**WORK TO COMPLETE:** Count up the lines below that hold "Atelier", then give that count by itself.

**SOURCE DATA:**
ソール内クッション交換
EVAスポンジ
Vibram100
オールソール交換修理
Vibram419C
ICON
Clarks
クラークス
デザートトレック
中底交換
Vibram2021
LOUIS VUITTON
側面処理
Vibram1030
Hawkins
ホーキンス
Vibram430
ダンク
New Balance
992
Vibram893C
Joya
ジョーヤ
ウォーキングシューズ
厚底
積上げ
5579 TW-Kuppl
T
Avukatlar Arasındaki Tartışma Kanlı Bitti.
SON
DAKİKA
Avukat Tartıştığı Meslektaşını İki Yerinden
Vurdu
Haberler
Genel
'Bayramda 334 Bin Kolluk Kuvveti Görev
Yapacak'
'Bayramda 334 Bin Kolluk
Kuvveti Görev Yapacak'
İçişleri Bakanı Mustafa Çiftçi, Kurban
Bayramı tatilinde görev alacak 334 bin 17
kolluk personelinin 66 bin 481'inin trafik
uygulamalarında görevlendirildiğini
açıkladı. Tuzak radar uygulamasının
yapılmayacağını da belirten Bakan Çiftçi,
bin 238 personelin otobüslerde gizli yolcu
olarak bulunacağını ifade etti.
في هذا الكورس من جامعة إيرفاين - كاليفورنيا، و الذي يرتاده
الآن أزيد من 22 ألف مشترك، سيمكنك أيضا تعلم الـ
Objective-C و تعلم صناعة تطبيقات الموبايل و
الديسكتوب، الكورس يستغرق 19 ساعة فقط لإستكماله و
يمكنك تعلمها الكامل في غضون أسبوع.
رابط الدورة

...

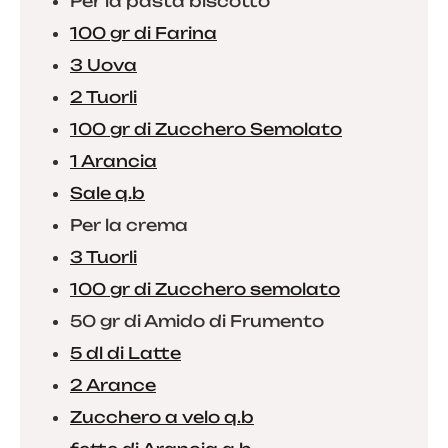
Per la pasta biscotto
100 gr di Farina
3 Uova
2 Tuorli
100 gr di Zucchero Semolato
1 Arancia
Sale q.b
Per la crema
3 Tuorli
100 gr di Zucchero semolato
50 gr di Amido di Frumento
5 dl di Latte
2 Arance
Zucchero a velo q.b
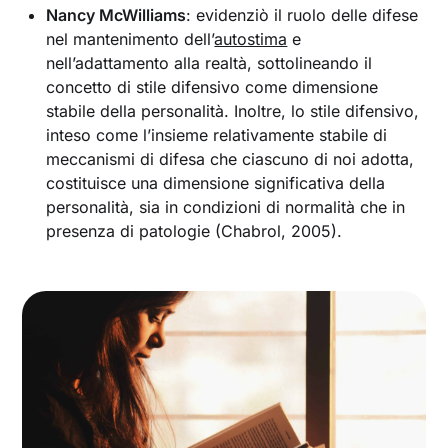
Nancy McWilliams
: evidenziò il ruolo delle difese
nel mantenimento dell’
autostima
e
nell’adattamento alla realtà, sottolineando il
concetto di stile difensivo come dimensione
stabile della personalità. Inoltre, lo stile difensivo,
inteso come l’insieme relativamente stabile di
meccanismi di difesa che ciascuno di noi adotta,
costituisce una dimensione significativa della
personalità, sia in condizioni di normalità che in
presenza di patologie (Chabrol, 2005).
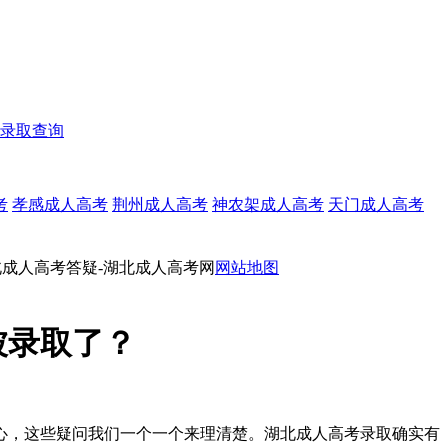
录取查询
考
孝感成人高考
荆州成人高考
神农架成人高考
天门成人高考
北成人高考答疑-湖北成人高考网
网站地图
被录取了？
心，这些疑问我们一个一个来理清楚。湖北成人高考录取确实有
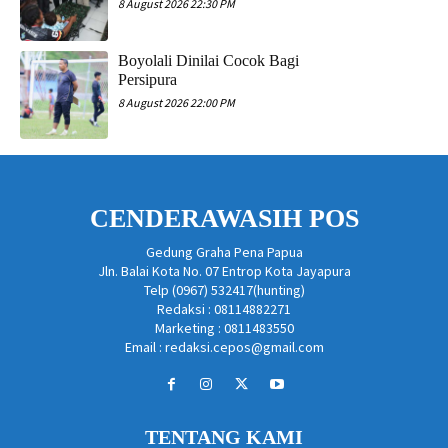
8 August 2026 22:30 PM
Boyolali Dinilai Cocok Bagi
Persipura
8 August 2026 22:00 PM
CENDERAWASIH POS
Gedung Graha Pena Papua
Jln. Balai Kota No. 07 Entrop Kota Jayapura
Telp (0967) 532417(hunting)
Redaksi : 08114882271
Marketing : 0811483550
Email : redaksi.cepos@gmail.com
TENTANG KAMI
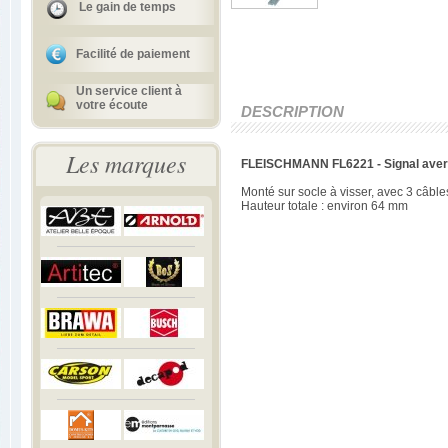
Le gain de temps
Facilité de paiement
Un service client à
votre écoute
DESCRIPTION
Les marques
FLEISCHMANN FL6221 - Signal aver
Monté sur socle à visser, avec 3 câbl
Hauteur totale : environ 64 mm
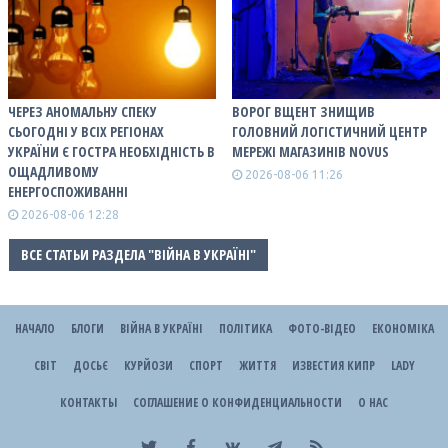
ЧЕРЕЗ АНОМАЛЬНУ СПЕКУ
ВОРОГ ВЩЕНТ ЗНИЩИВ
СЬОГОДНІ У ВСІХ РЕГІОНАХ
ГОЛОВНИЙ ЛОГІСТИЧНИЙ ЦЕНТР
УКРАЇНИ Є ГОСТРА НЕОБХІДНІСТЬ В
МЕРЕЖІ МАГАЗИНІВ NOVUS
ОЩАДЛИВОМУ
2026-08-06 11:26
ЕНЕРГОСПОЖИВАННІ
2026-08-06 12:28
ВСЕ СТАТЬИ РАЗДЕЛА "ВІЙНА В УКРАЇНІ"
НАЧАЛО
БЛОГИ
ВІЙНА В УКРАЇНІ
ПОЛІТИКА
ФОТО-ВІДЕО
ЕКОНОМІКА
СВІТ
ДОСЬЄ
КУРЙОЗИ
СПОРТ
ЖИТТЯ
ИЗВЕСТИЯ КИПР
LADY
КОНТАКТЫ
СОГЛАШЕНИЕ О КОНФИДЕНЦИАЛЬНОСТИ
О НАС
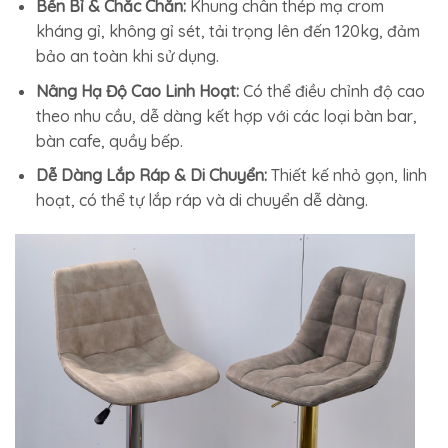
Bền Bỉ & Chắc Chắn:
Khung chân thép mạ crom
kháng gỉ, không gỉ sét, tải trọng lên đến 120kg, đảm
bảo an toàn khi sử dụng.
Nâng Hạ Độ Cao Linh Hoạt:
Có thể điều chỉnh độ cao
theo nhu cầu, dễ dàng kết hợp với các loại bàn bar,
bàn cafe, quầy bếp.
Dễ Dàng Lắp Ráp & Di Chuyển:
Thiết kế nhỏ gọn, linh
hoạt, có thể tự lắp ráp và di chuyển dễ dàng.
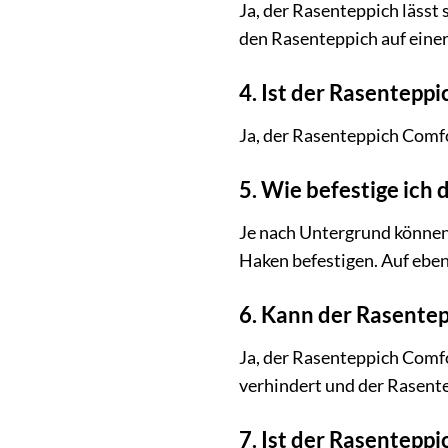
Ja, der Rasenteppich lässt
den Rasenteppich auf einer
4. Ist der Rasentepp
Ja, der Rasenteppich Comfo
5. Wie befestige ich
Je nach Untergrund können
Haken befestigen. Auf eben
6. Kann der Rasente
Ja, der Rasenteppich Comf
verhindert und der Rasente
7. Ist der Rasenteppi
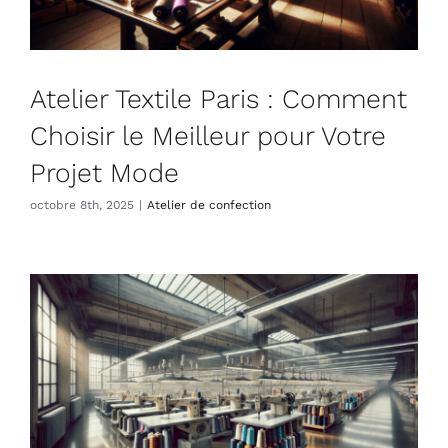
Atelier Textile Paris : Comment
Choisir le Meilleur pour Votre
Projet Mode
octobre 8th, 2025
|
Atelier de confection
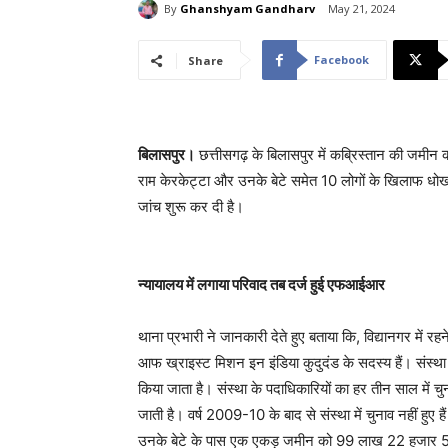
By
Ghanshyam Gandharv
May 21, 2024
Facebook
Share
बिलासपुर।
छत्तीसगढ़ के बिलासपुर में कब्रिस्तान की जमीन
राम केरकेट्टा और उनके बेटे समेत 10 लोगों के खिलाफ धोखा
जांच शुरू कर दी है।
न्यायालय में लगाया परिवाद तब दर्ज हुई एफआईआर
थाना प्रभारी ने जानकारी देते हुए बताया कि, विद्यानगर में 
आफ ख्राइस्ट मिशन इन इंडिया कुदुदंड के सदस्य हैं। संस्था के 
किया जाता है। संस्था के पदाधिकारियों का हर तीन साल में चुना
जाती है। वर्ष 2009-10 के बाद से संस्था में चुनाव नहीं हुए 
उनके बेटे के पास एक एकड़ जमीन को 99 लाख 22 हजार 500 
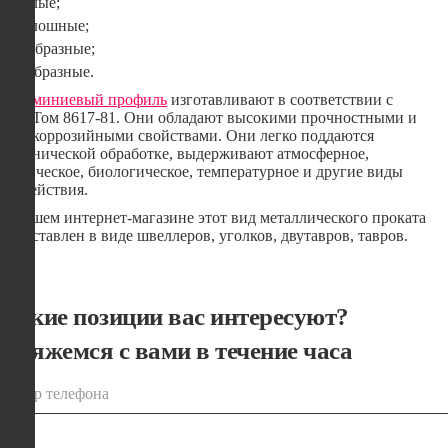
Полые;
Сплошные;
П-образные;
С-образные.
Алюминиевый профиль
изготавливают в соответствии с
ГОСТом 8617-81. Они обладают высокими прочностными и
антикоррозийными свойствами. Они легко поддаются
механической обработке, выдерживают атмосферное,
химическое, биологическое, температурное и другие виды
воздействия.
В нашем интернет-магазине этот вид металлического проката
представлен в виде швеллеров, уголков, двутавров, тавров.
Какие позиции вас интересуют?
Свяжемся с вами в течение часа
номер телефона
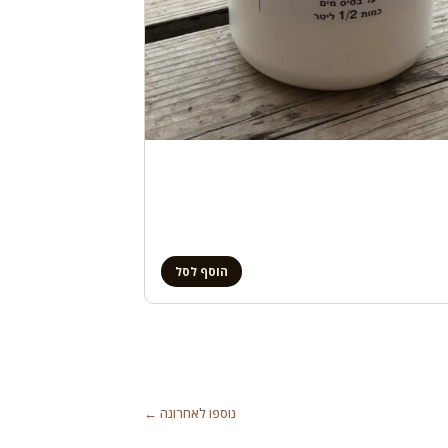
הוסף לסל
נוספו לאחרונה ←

---

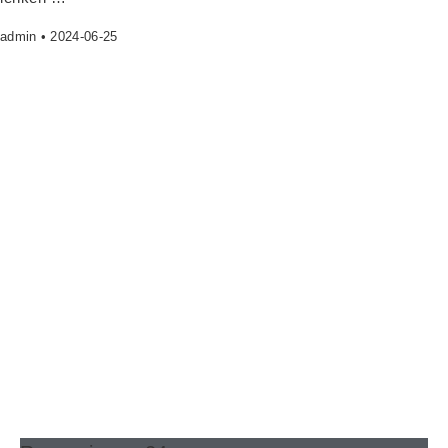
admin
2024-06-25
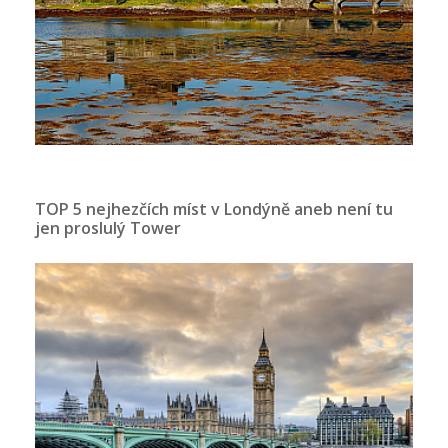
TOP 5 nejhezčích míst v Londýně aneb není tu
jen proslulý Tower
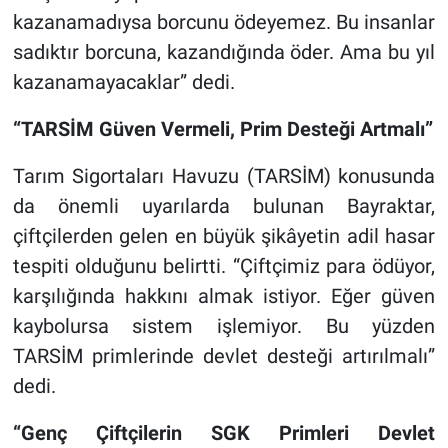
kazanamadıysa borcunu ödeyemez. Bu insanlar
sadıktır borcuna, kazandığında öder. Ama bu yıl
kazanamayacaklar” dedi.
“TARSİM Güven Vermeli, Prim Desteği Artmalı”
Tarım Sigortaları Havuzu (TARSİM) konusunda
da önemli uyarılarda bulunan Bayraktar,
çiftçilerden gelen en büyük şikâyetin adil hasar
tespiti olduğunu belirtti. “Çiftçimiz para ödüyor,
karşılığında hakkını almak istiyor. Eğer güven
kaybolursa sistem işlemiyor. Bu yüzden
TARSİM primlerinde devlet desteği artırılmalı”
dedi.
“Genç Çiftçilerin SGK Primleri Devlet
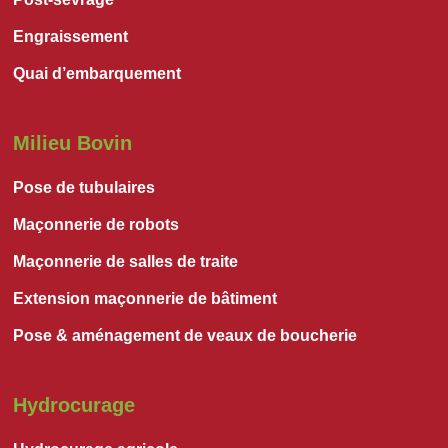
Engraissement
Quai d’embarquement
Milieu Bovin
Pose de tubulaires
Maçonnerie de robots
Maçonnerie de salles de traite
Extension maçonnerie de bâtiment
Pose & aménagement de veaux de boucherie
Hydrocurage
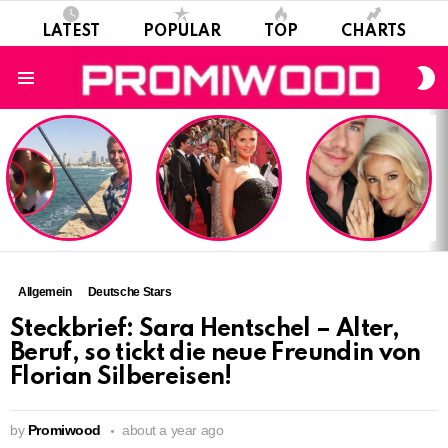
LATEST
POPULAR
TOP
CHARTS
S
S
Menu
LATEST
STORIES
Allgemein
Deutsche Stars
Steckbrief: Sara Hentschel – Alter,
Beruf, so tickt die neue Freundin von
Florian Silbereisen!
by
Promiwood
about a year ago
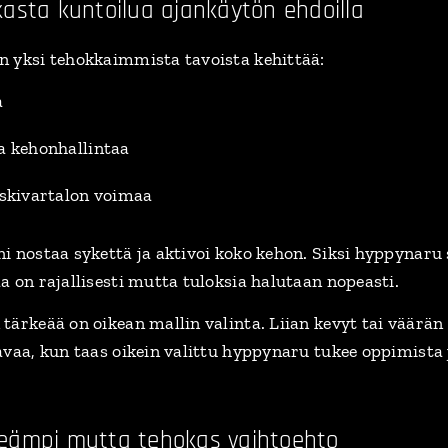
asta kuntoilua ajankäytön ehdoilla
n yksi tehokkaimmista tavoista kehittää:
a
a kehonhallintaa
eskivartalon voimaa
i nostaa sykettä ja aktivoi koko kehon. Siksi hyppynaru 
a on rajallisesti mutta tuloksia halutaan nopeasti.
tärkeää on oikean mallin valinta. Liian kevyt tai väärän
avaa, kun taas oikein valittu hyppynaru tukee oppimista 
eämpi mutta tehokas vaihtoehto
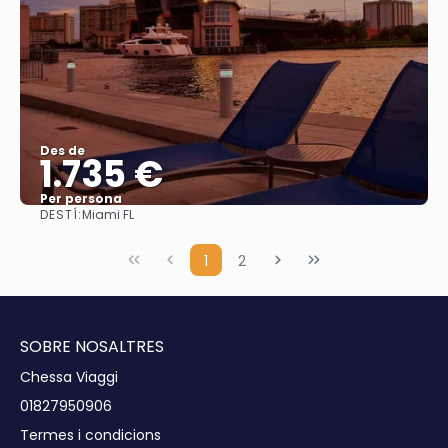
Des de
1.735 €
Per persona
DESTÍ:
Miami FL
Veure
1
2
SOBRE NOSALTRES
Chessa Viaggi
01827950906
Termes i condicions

**TASK SOLUTION:** 2